«L’anno dello scudetto mi rapirono per fare festa. E al San Paolo una parte della curva è intitolata “Quelli della notte”. Di nuovo campioni? Non è un miraggio, ma un sogno. Meraviglioso e importante per dimostrare che Napoli è positiva, vincente. Non è soltanto quella del disordine, della furbizia, della malavita, ma anche una citta positiva, ricca di poeti, intellettuali, grandi artisti, professionisti di primo ordine. Questa è la Napoli vera, classica, d’autore, la Napoli del futuro. La mia missione? Valorizzare questa Napoli, farla conoscere, ovunque. Anche nel Varesotto, tra sindaci leghisti».
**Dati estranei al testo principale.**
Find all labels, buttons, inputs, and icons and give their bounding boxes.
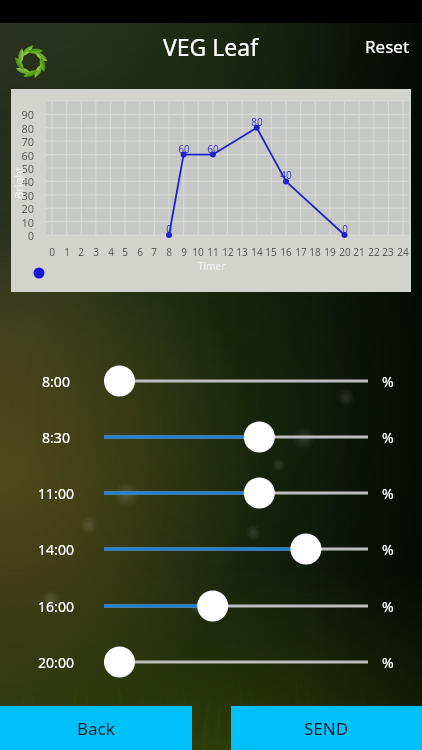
staticText: 8:30 bbox=[26, 428, 86, 447]
staticText: Timer bbox=[198, 259, 226, 273]
button[interactable]: SEND bbox=[231, 706, 422, 750]
staticText: 0 bbox=[160, 222, 178, 236]
staticText: SEND bbox=[304, 717, 349, 740]
button[interactable]: 8:00 bbox=[0, 363, 422, 399]
staticText: 30 bbox=[8, 188, 34, 203]
staticText: 16 bbox=[277, 245, 295, 259]
staticText: 12 bbox=[219, 245, 237, 259]
staticText: 23 bbox=[379, 245, 397, 259]
staticText: 10 bbox=[8, 215, 34, 230]
staticText: 7 bbox=[145, 245, 163, 259]
staticText: 60 bbox=[175, 142, 193, 156]
staticText: 17 bbox=[292, 245, 310, 259]
staticText: 11 bbox=[204, 245, 222, 259]
staticText: 2 bbox=[72, 245, 90, 259]
staticText: 22 bbox=[365, 245, 383, 259]
staticText: 40 bbox=[8, 174, 34, 189]
staticText: 11:00 bbox=[26, 484, 86, 503]
staticText: Bright bbox=[11, 166, 25, 199]
staticText: % bbox=[382, 372, 394, 391]
staticText: % bbox=[382, 484, 394, 503]
staticText: 1 bbox=[58, 245, 76, 259]
staticText: 0 bbox=[43, 245, 61, 259]
staticText: 24 bbox=[394, 245, 412, 259]
staticText: 9 bbox=[175, 245, 193, 259]
staticText: 8:00 bbox=[26, 372, 86, 391]
button[interactable]: Back bbox=[0, 706, 192, 750]
staticText: 90 bbox=[8, 107, 34, 122]
staticText: 19 bbox=[321, 245, 339, 259]
button[interactable]: 14:00 bbox=[0, 531, 422, 567]
button[interactable]: 8:30 bbox=[0, 419, 422, 455]
button[interactable]: Reset bbox=[356, 29, 419, 64]
staticText: % bbox=[382, 540, 394, 559]
button[interactable]: 20:00 bbox=[0, 644, 422, 680]
staticText: 0 bbox=[336, 222, 354, 236]
staticText: 13 bbox=[233, 245, 251, 259]
staticText: 5 bbox=[116, 245, 134, 259]
staticText: 18 bbox=[306, 245, 324, 259]
staticText: 15 bbox=[262, 245, 280, 259]
staticText: VEG Leaf bbox=[163, 31, 259, 59]
staticText: 0 bbox=[8, 228, 34, 243]
button[interactable]: 11:00 bbox=[0, 475, 422, 511]
staticText: 20:00 bbox=[26, 653, 86, 672]
staticText: 50 bbox=[8, 161, 34, 176]
staticText: 3 bbox=[87, 245, 105, 259]
staticText: 14:00 bbox=[26, 540, 86, 559]
staticText: 20 bbox=[336, 245, 354, 259]
staticText: 14 bbox=[248, 245, 266, 259]
staticText: 60 bbox=[204, 142, 222, 156]
staticText: % bbox=[382, 597, 394, 616]
staticText: 20 bbox=[8, 201, 34, 216]
staticText: 16:00 bbox=[26, 597, 86, 616]
other: VEG Leaf logo bbox=[11, 42, 51, 82]
staticText: 8 bbox=[160, 245, 178, 259]
staticText: 21 bbox=[350, 245, 368, 259]
staticText: % bbox=[382, 428, 394, 447]
staticText: 80 bbox=[248, 115, 266, 129]
staticText: Reset bbox=[365, 35, 410, 58]
staticText: 60 bbox=[8, 148, 34, 163]
staticText: 10 bbox=[189, 245, 207, 259]
staticText: 40 bbox=[277, 168, 295, 182]
staticText: 80 bbox=[8, 121, 34, 136]
staticText: Back bbox=[77, 717, 115, 740]
button[interactable]: 16:00 bbox=[0, 588, 422, 624]
staticText: % bbox=[382, 653, 394, 672]
staticText: 4 bbox=[102, 245, 120, 259]
staticText: 6 bbox=[131, 245, 149, 259]
staticText: 70 bbox=[8, 134, 34, 149]
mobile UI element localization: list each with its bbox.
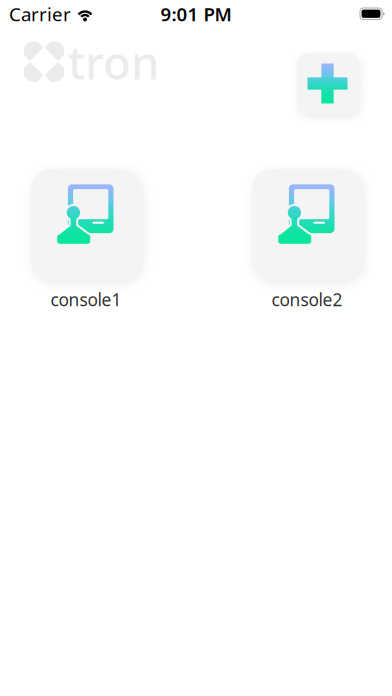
button[interactable]: console1 [31, 169, 141, 280]
staticText: console1 [50, 288, 122, 311]
staticText: Carrier [9, 2, 71, 26]
staticText: tron [68, 32, 159, 92]
staticText: 9:01 PM [160, 2, 232, 26]
button[interactable]: Add console [297, 53, 358, 114]
button[interactable]: console2 [252, 169, 362, 280]
staticText: console2 [272, 288, 342, 311]
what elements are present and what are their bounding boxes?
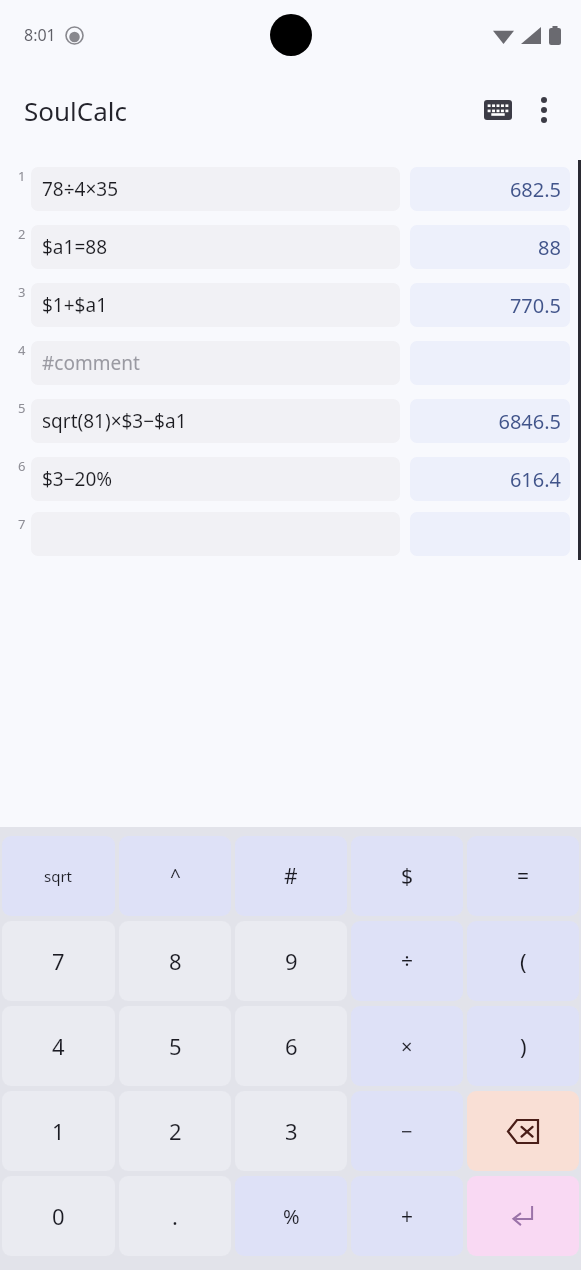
- staticText: 3: [285, 1116, 298, 1146]
- staticText: 78÷4×35: [42, 176, 119, 202]
- staticText: 6846.5: [498, 408, 561, 435]
- staticText: 8:01: [24, 24, 56, 46]
- button[interactable]: ×: [351, 1006, 463, 1086]
- button[interactable]: 7: [2, 921, 115, 1001]
- button[interactable]: 4: [0, 334, 581, 392]
- staticText: 4: [18, 341, 26, 359]
- button[interactable]: 3: [235, 1091, 347, 1171]
- button[interactable]: $: [351, 836, 463, 916]
- button[interactable]: .: [119, 1176, 231, 1256]
- staticText: ÷: [401, 947, 414, 976]
- staticText: 682.5: [509, 176, 561, 203]
- button[interactable]: 6: [0, 450, 581, 508]
- staticText: 5: [18, 399, 26, 417]
- staticText: sqrt(81)×$3−$a1: [42, 408, 187, 434]
- staticText: 9: [285, 946, 298, 976]
- staticText: 8: [169, 946, 182, 976]
- staticText: 3: [18, 283, 26, 301]
- staticText: 616.4: [509, 466, 561, 493]
- staticText: ): [520, 1031, 527, 1061]
- staticText: 0: [52, 1201, 65, 1231]
- staticText: ^: [170, 863, 181, 889]
- button[interactable]: −: [351, 1091, 463, 1171]
- button[interactable]: 1: [0, 160, 581, 218]
- button[interactable]: 2: [119, 1091, 231, 1171]
- button[interactable]: 8: [119, 921, 231, 1001]
- staticText: 7: [52, 946, 65, 976]
- staticText: .: [172, 1201, 178, 1231]
- staticText: 2: [169, 1116, 182, 1146]
- button[interactable]: ^: [119, 836, 231, 916]
- staticText: $1+$a1: [42, 292, 107, 318]
- button[interactable]: (: [467, 921, 579, 1001]
- staticText: %: [283, 1203, 300, 1230]
- button[interactable]: More options: [521, 87, 567, 133]
- staticText: SoulCalc: [24, 93, 127, 128]
- staticText: ×: [401, 1033, 413, 1060]
- staticText: sqrt: [44, 866, 73, 886]
- staticText: 6: [285, 1031, 298, 1061]
- button[interactable]: 4: [2, 1006, 115, 1086]
- button[interactable]: Backspace: [467, 1091, 579, 1171]
- button[interactable]: ): [467, 1006, 579, 1086]
- button[interactable]: 1: [2, 1091, 115, 1171]
- button[interactable]: 0: [2, 1176, 115, 1256]
- button[interactable]: Enter: [467, 1176, 579, 1256]
- staticText: (: [520, 946, 527, 976]
- staticText: −: [401, 1118, 413, 1145]
- staticText: $3−20%: [42, 466, 113, 492]
- button[interactable]: sqrt: [2, 836, 115, 916]
- button[interactable]: ÷: [351, 921, 463, 1001]
- button[interactable]: Toggle keyboard: [475, 87, 521, 133]
- staticText: +: [401, 1202, 414, 1231]
- staticText: =: [517, 862, 530, 891]
- staticText: 4: [52, 1031, 65, 1061]
- staticText: 6: [18, 457, 26, 475]
- button[interactable]: 5: [0, 392, 581, 450]
- button[interactable]: 2: [0, 218, 581, 276]
- staticText: 7: [18, 515, 26, 533]
- button[interactable]: 3: [0, 276, 581, 334]
- staticText: 770.5: [509, 292, 561, 319]
- staticText: 88: [538, 234, 561, 261]
- button[interactable]: 5: [119, 1006, 231, 1086]
- staticText: 1: [52, 1116, 65, 1146]
- staticText: #: [284, 862, 298, 891]
- button[interactable]: #: [235, 836, 347, 916]
- button[interactable]: %: [235, 1176, 347, 1256]
- button[interactable]: 9: [235, 921, 347, 1001]
- staticText: $a1=88: [42, 234, 107, 260]
- staticText: #comment: [42, 350, 140, 376]
- button[interactable]: =: [467, 836, 579, 916]
- button[interactable]: +: [351, 1176, 463, 1256]
- staticText: 1: [18, 167, 26, 185]
- staticText: 5: [169, 1031, 182, 1061]
- staticText: $: [401, 862, 414, 891]
- button[interactable]: 6: [235, 1006, 347, 1086]
- staticText: 2: [18, 225, 26, 243]
- button[interactable]: 7: [0, 508, 581, 560]
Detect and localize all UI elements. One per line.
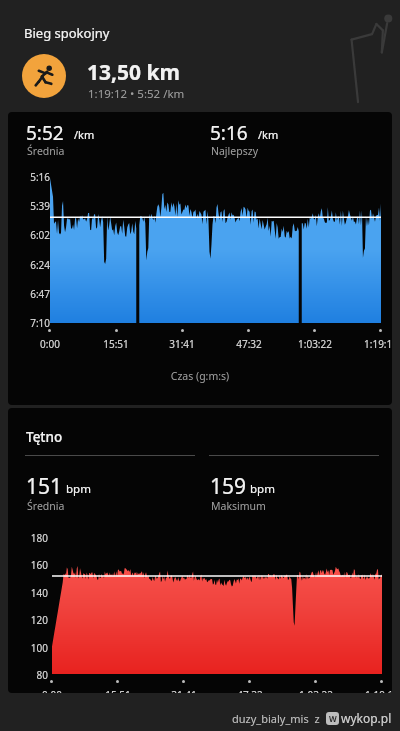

Un Napoli che perde i suoi gioielli, Lavezzi prima, poi Cavani. Eppure è sempre lì, al vertice
«Perché ha tanti motivi per volere la riscossa, c’è sofferenza, ansia, angosce, ma anche sensibilità, merito, allegria. Essere lì, in cima alla classifica, fa un gran bene. Anche ai mie ragazzi dell’Orchestra italiana: in tournèe dall’altra parte del mondo, una vittoria dava la carica per suonare meglio».
De Laurentiis è uomo di spettacolo
«Quando è diventato presidente io e De Crescenzo siamo andati ad omaggiarlo. Mi ha chiesto di elaborare un adattamento sportivo di “’O sole mio” da lanciare allo stadio, ma non è semplice. Mi sa che il progetto è stato accantonato».
L’uscita di Maradona?
«Se la poteva risparmiare. Questo atteggiamento da lui non lo capisco, anche se penso fosse in buona fede. Maradona rimane il più grande giocatore del mondo, un grande artista. E i grandi artisti sono così, grandissimi e con caratteri bizzarri, terribili. Penso a Cassius Clay, o a Charlie Chaplin».
Tifoso al San Paolo, magari tra «Quelli della notte»?
«No, allo stadio sono andato raramente. Sono ansioso. Quella sportiva è una mia antica passioncella: giocavo malamente a calcio, terzino. Meglio a tennis. Ma con il mio spettacolo al Madison Squadre Garden ai Mondiali americani del’94 portai fortuna all’Italia. È il mio swing napoletano a portare fortuna».